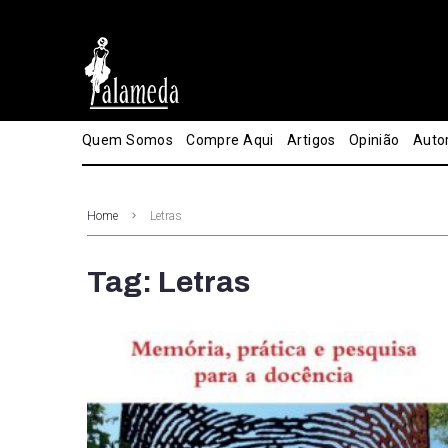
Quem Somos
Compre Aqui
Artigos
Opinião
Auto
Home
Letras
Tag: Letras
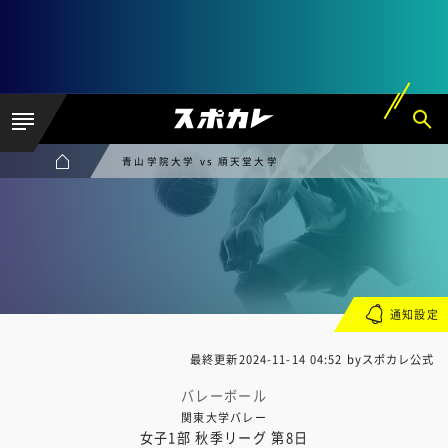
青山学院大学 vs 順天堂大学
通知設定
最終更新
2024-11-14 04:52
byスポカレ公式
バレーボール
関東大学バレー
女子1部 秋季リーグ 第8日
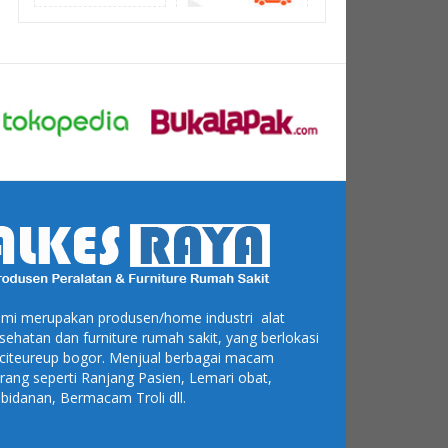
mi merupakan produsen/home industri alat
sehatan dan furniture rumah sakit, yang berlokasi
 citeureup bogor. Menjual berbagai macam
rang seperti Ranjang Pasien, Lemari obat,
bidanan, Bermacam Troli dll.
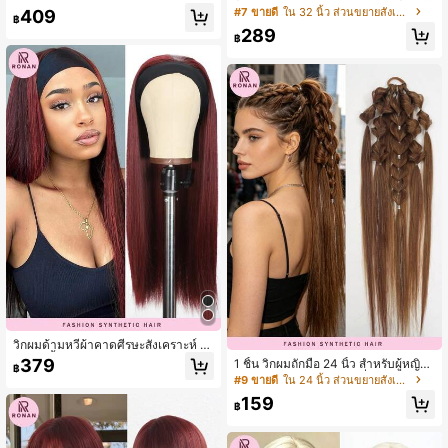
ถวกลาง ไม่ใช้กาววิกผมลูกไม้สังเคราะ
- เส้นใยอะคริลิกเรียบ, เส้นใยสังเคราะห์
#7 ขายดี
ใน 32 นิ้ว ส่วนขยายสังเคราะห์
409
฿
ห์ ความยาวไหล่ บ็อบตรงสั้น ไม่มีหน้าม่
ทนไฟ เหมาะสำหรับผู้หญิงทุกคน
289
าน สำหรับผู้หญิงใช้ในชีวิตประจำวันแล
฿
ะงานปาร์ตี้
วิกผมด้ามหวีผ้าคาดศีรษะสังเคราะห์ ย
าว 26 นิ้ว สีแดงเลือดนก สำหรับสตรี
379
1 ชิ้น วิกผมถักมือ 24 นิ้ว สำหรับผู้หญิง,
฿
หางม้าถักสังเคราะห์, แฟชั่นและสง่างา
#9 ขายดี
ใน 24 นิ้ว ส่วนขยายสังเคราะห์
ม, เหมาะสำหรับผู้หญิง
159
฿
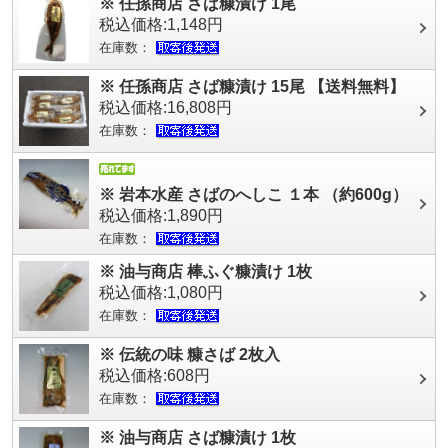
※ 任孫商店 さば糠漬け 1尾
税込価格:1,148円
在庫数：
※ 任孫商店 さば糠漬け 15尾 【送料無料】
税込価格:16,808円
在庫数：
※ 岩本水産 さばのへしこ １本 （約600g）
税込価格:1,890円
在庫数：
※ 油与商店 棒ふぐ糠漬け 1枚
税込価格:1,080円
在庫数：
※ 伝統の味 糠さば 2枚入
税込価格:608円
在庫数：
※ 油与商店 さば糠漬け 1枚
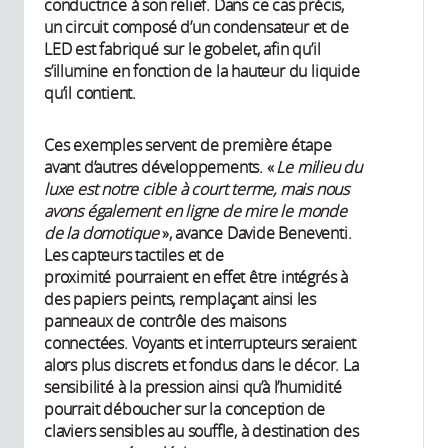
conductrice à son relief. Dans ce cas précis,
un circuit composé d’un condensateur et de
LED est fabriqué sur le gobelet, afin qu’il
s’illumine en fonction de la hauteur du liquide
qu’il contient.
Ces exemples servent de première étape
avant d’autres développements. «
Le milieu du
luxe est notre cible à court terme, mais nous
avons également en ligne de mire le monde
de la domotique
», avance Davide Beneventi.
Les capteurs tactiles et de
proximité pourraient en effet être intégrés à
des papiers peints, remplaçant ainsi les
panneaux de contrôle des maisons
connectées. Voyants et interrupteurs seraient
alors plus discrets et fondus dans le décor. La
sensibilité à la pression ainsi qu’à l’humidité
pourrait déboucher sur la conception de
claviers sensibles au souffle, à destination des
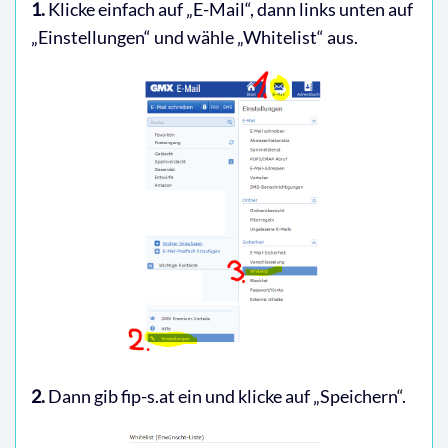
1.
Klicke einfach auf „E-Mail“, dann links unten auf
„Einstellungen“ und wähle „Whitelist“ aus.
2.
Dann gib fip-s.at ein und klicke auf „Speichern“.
****************************************
*REQUIREMENT:*
Your answer should be the lines above that contain the word "税込価格", copied out.

*EXERCISE RESULT:*
税込価格:1,148円
税込価格:16,808円
税込価格:1,890円
税込価格:1,080円
税込価格:608円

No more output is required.